By default, counters were not available to measure l3 and df counters on AMD. With some help from likwid documentation I figured out what is going on and how to get it enabled.
The first thing to do is see if the perf subsystem knows about l3 and df areas. This can be done by doing
prompt% ls /sys/devices/*/format
/sys/devices/amd_iommu_0/format:
csource devid devid_mask domid domid_mask pasid pasid_mask
/sys/devices/cpu/format:
cmask edge event inv umask
/sys/devices/ibs_fetch/format:
l3missonly rand_en
/sys/devices/ibs_op/format:
cnt_ctl l3missonly
/sys/devices/kprobe/format:
retprobe
/sys/devices/msr/format:
event
/sys/devices/power/format:
event
/sys/devices/uprobe/format:
ref_ctr_offset retprobe
Only devices that are available will show up here. My example is missing, so next one needs to see what is compiled into the running kernel. This can be done by doing:
prompt% /home/mev/source/wspy# grep -i perf_events /boot/config-$(uname -r)
CONFIG_HAVE_PERF_EVENTS=y
CONFIG_GUEST_PERF_EVENTS=y
CONFIG_PERF_EVENTS=y
CONFIG_PERF_EVENTS_INTEL_UNCORE=y
CONFIG_PERF_EVENTS_INTEL_RAPL=m
CONFIG_PERF_EVENTS_INTEL_CSTATE=m
# CONFIG_PERF_EVENTS_AMD_POWER is not set
CONFIG_PERF_EVENTS_AMD_UNCORE=m
CONFIG_PERF_EVENTS_AMD_BRS=y
CONFIG_HAVE_PERF_EVENTS_NMI=y
CONFIG_SECURITY_PERF_EVENTS_RESTRICT=y
The l3 and df counters are uncore counters and can be loaded as a module. So we load this module using the following command
prompt% /home/mev/source/wspy# insmod /lib/modules/$(uname -r)/kernel/arch/x86/events/amd/amd-uncore.ko
This loads the module and the command above shows /sys/devices/amd_l3/format and /sys/devices/amd_df/format. Once this is enabled, the perf list command can give relevant counters. The command and useful parts of the output are included below:
prompt% perf list -v --detail
l3_cache:
l3_cache_accesses
[l3_lookup_state.all_coherent_accesses_to_l3]
l3_misses
[l3_lookup_state.l3_miss]
l3_read_miss_latency
[l3_xi_sampled_latency.all * 10 / l3_xi_sampled_latency_requests.all]
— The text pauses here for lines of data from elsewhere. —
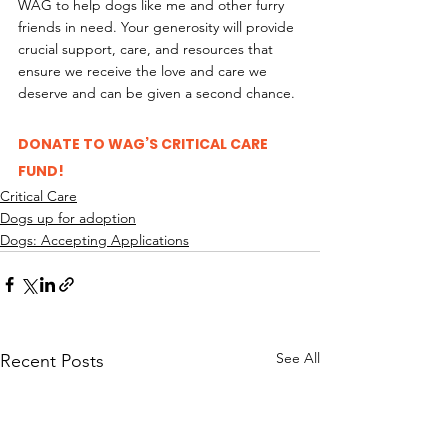
WAG to help dogs like me and other furry 
friends in need. Your generosity will provide 
crucial support, care, and resources that 
ensure we receive the love and care we 
deserve and can be given a second chance. 
DONATE TO WAG’S CRITICAL CARE 
FUND!
Critical Care
Dogs up for adoption
Dogs: Accepting Applications
See All
Recent Posts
Now using “perf stat” we can try the l3 counters and make sure they work.
prompt% perf stat -e l3_lookup_state.all_coherent_accesses_to_l3,l3_lookup_state.l3_hit /bin/ls
cpumask format perf_event_mux_interval_ms power subsystem type uevent
Performance counter stats for 'system wide':
80,264 l3_lookup_state.all_coherent_accesses_to_l3
70,798 l3_lookup_state.l3_hit
0.001688959 seconds time elapsed
What remains is figuring out the right “config” flags to make the equivalent call to perf_event_open. We can look these up with strace. This tells me the type field for the struct perf_event_attr is 0xe. This also happens to be shown in /sys/devices/amd_l3/type file. I can figure this out for l3 access but not quite sure which event to use for the data fabric to measure memory.
Success!